Dans la perspective d'une acculturation scientifique citoyenne des élèves, les textes institutionnels du secondaire attendent plus ou moins explicitement des enseignants de sciences qu'ils les aident à saisir la spécificité des sciences ainsi que l'existence de régimes de vérité différents.
Cette dimension épistémologique de l'apprentissage des sciences, à l'origine d'un courant de recherches désigné par l'acronyme NoS (Nature of Science) dans les pays anglo-saxons, est relativement peu explorée en France. Les travaux sur la NoS montrent que les représentations des élèves et étudiants sont le plus souvent non-conformes aux conceptions contemporaines de l'entreprise scientifique et très souvent incohérentes, qu'ils peuvent rencontrer des difficultés à séparer des registres explicatifs différents ou les percevoir comme concurrentiels, ce qui est parfois à l'origine de conflit de vérité difficilement vécus. Certaines études discutent la corrélation entre les représentations des sciences et différentes variables comme l'appartenance disciplinaire ou le genre.
Nous présentons les résultats d'une enquête réalisée sous format numérique auprès d'une population de 662 élèves (52% de garçons et 48% de filles) sortant de l'enseignement secondaire et entrant à l'université scientifique et technologique Paris-Sud dans des filières de majeures différentes. La majorité des étudiants sont titulaires d'un baccalauréat scientifique et ont suivi un enseignement obligatoire au choix en terminale (mathématiques, physique-chimie, sciences de la vie et de la Terre). Une minorité des étudiants a un baccalauréat littéraire ou économique et social (environ 10%) ou bien encore un baccalauréat technologique ou professionnel (environ 10%).
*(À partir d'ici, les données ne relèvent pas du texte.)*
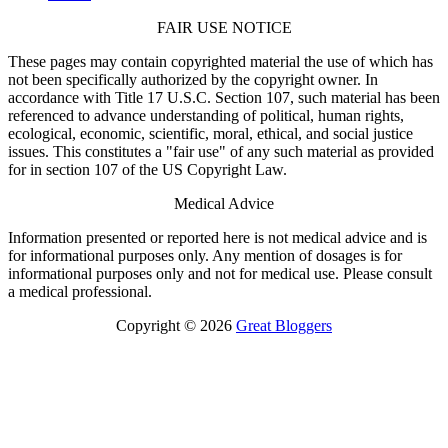
FAIR USE NOTICE
These pages may contain copyrighted material the use of which has
not been specifically authorized by the copyright owner. In
accordance with Title 17 U.S.C. Section 107, such material has been
referenced to advance understanding of political, human rights,
ecological, economic, scientific, moral, ethical, and social justice
issues. This constitutes a "fair use" of any such material as provided
for in section 107 of the US Copyright Law.
Medical Advice
Information presented or reported here is not medical advice and is
for informational purposes only. Any mention of dosages is for
informational purposes only and not for medical use. Please consult
a medical professional.
Copyright © 2026
Great Bloggers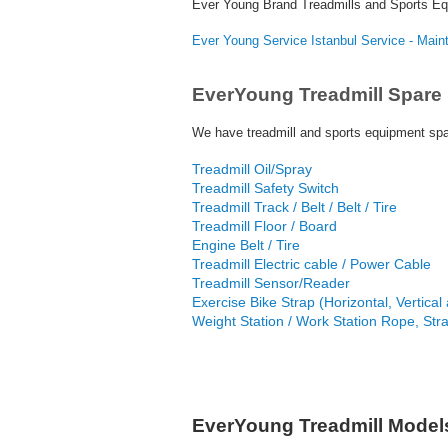
Ever Young Brand Treadmills and Sports E
Ever Young Service Istanbul Service - Mai
EverYoung Treadmill Spare 
We have treadmill and sports equipment spar
Treadmill Oil/Spray
Treadmill Safety Switch
Treadmill Track / Belt / Belt / Tire
Treadmill Floor / Board
Engine Belt / Tire
Treadmill Electric cable / Power Cable
Treadmill Sensor/Reader
Exercise Bike Strap (Horizontal, Vertical a
Weight Station / Work Station Rope, Str
EverYoung Treadmill Model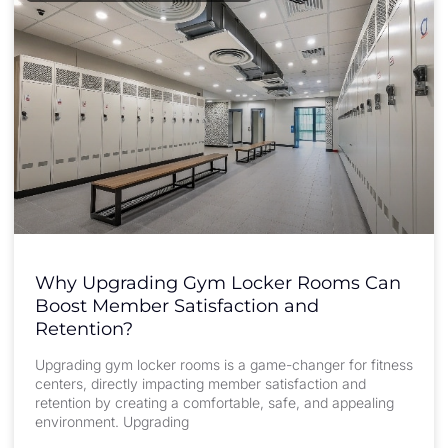
Why Upgrading Gym Locker Rooms Can
Boost Member Satisfaction and
Retention?
Upgrading gym locker rooms is a game-changer for fitness
centers, directly impacting member satisfaction and
retention by creating a comfortable, safe, and appealing
environment. Upgrading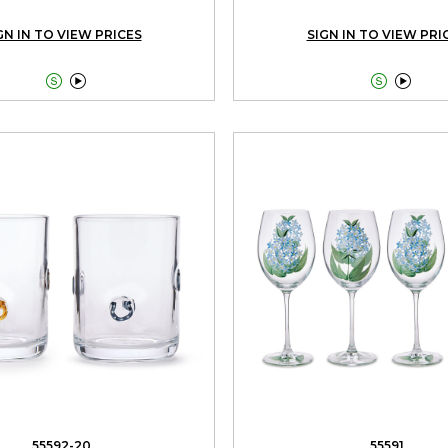
GN IN TO VIEW PRICES
SIGN IN TO VIEW PRI




55592-20
55591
Nous nous centrons sur les questions élaborées pour explorer les représentations de la nature du savoir scientifique et de la démarcation science /non science. Celles-ci sont fermées et accompagnées d'une demande de justification. En ce qui concerne la nature du savoir scientifique, la question est de type QCM, les étudiants devaient choisir une ou plusieurs caractéristiques parmi une liste de huit. En ce qui concerne la démarcation science/non science, les étudiants devaient se positionner sur une échelle à 4 modalités sur l'affirmation « les connaissances scientifiques, artistiques et philosophiques sont de même nature ». En ce qui concerne la possibilité de la coexistence chez une même personne de modes de rapport au savoir différents (de polyphasie cognitive pour reprendre l'expression introduite par Moscovici), les étudiants devaient se prononcer sur une échelle de 4 modalités sur l'affirmation « on peut être scientifique et croyant ».
Nous donnons les résultats quantitatifs sur la population totale interrogée puis présentons une analyse des verbatims fournis par les étudiants pour justifier leurs réponses. Nous examinons les effets de différents facteurs : « baccalauréat », « option suivie en terminale scientifique », « genre ».
Question transversale : Une recherche sur les programmes de sciences du secondaire a montré que la dimension épistémologique des sciences est un attendu peu opérationnalisé. Par ailleurs, il est attendu au terme des études universitaires une certaine maîtrise de cette dimension chez les futurs enseignants et les futurs scientifiques. Nous avons souhaité examiner la vision des sciences des étudiants entrant à l'université afin de faire un premier état des lieux en vue de faire des propositions pédagogiques adaptées.